Overview
Super juice is when you peel your citrus and blend the peels with water, acids, and the juice from the peeled fruit.
It has a number of benefits:
- You get more juice from the same amount of fruit. This is why bartenders invented it--they wanted to reduce waste. You can increase your yield 3 to 8 times, depending on the recipe used.
- It lasts for weeks instead of oxidizing within minutes. The citrus oils in the peel keep it stable in a fridge for up to around 20 days, instead of getting off flavors within half an hour. The convenience of this can't be overstated. You can make drinks at home without remembering to buy fresh fruit, and you can choose not to make drinks without feeling guilty about your fruit going bad. You can make drinks in situations where you can't make a mess juicing. You can batch cocktails with citrus in them, instead of being limited to pre-bottling shelf-stable cocktails like Negronis and Old Fashioneds.

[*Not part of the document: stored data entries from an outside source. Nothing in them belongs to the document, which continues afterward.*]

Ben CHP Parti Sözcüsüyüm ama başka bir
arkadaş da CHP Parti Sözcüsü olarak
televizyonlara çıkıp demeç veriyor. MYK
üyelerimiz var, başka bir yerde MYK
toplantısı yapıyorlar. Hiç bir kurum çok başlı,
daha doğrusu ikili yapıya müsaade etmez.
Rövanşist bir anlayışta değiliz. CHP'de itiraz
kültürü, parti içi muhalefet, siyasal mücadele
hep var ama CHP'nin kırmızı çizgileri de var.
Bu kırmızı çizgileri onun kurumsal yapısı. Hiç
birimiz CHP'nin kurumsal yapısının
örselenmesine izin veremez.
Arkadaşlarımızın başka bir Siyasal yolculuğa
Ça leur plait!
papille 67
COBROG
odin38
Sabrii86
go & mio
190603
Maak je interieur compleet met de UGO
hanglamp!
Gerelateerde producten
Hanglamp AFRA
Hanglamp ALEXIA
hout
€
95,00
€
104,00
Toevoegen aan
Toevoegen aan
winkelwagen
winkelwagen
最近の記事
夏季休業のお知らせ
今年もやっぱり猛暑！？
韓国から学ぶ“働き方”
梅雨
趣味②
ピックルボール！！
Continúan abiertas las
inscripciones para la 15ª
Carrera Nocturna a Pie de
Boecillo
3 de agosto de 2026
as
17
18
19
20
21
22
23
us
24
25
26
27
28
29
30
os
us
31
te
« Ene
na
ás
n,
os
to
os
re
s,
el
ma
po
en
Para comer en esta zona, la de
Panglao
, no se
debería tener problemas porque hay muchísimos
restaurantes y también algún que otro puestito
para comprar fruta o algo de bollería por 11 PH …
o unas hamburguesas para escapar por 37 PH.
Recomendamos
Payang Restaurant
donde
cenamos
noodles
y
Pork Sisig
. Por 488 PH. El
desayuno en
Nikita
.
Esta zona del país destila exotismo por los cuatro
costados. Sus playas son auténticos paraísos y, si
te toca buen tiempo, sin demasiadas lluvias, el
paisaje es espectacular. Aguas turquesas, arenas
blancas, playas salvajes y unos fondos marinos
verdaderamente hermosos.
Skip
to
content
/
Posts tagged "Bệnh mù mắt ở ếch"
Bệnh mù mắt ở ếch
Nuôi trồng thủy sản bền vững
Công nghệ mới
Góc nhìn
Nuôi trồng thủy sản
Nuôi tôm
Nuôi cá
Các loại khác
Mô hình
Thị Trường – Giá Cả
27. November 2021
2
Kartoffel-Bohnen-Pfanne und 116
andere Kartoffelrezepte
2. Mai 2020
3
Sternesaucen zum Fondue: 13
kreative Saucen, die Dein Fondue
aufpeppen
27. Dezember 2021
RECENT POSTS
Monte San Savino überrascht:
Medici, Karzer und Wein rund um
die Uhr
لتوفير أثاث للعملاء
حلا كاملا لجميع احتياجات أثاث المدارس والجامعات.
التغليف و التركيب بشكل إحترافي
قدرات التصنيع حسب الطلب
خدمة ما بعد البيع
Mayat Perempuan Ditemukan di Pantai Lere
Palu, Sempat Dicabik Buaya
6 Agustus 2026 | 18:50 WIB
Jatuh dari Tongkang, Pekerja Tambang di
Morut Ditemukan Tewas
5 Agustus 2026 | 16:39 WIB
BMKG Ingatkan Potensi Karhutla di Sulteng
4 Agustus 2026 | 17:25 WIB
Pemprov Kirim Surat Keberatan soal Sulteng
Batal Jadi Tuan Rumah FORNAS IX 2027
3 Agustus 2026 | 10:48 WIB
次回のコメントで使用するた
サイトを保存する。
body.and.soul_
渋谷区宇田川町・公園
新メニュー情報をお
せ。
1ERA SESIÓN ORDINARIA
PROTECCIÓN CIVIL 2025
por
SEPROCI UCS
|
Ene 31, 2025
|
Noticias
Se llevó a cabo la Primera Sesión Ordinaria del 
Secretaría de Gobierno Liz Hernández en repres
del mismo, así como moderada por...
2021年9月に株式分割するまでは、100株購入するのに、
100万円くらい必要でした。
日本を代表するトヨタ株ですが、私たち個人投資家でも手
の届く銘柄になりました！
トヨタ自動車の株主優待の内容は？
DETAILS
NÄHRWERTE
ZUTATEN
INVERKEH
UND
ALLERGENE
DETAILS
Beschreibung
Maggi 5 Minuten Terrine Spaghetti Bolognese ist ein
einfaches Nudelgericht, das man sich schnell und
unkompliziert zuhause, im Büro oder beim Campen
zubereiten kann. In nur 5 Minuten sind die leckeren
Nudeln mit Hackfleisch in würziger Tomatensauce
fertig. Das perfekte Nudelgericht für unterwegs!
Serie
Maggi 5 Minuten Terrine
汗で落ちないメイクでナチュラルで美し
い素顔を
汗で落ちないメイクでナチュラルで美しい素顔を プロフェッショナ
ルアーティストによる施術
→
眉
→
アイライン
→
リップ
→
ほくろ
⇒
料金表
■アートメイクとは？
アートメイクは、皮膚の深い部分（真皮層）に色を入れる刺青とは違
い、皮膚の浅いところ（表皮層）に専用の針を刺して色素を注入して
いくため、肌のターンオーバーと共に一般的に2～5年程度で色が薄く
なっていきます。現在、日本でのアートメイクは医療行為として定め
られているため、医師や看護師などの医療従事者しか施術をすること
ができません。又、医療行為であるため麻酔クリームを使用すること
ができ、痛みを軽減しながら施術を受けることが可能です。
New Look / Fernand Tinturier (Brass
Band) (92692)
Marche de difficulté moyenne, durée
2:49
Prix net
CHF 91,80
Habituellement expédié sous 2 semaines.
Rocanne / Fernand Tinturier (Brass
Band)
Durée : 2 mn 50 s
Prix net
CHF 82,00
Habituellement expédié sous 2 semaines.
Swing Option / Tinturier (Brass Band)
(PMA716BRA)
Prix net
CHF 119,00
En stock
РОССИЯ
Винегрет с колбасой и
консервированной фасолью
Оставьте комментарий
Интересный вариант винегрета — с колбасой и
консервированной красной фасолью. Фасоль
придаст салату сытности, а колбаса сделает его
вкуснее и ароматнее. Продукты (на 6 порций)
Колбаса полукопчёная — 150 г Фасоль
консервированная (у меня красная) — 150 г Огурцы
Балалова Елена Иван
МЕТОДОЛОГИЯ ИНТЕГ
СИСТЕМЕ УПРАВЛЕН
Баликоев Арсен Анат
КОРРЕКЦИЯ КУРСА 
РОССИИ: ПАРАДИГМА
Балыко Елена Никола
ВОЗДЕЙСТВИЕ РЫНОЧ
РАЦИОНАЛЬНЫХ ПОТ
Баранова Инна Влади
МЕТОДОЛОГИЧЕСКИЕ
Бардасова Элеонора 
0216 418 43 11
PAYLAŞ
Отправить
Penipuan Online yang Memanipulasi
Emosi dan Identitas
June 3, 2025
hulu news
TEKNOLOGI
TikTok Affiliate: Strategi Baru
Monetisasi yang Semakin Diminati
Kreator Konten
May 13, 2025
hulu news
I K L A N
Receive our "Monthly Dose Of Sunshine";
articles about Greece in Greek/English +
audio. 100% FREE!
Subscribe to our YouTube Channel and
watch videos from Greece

- The flavor and acidity is consistent across drinks. Every lemon and lime is different. But when you juice half a dozen of them at once, and supplement with your own acids, you can maintain consistency so every drink tastes the same.
- It can taste better than the real thing? This is subjective and possibly controversial, but when I first heard about super juice I thought of it as a curiosity, and had no interest in making it myself. I happened to try a cocktail at a local gastropub, the The Little Lamb, that featured super juice, and I was blown away. The citrus flavor was stronger and deeper than with fresh fruit, coming through more clearly than the balanced acidity. I ordered my citric and malic acid powders from Amazon that night.
Recipe Variants
Super Juice was originally invented by Nickle Morris. These were his recipes for lemon and lime (he also had orange and grapefruit). The idea is you peel enough lemons or limes to get 100g of peel. Then you mix them with the acids for a couple hours to create an oleo citrate--extracting the oils from the peels. This gets blended with water to create a solution. And that is mixed with the juice from the fruit to create super juice.
Lime
- 100g lime peels
- 44g citric acid
- 7g malic acid
- 1L water
Lemon
- 100g lemon peels
- 47g citric acid
- 9g malic acid
- 1L water
Speeding it up
The Art of Drink YouTube channel, which specializes in beverage chemistry, has convincingly argued that you can skip the step of letting the acids rest with the peels, and just blend it all immediately.
Scaling it
Reddit user elkoubi built a spreadsheet that simplifies the process. If you're not practiced at this, you're not going to know how many limes to peel for 100 grams of peel. What you do instead is get some number of limes, peel them, weigh what you have, and measure the remaining ingredients to match. Then the ratios are, in grams:
Lemon
- Water
- 10x peels
- Citric acid
- 0.047x water
- Malic acid
- 0.009x water
Lime
- Water
- 10x peels
- Citric acid
- 0.044x water
- Malic acid
- 0.007x water
Tips
You want rough-looking citrus. You want to think of Admiral Adama when you peel it.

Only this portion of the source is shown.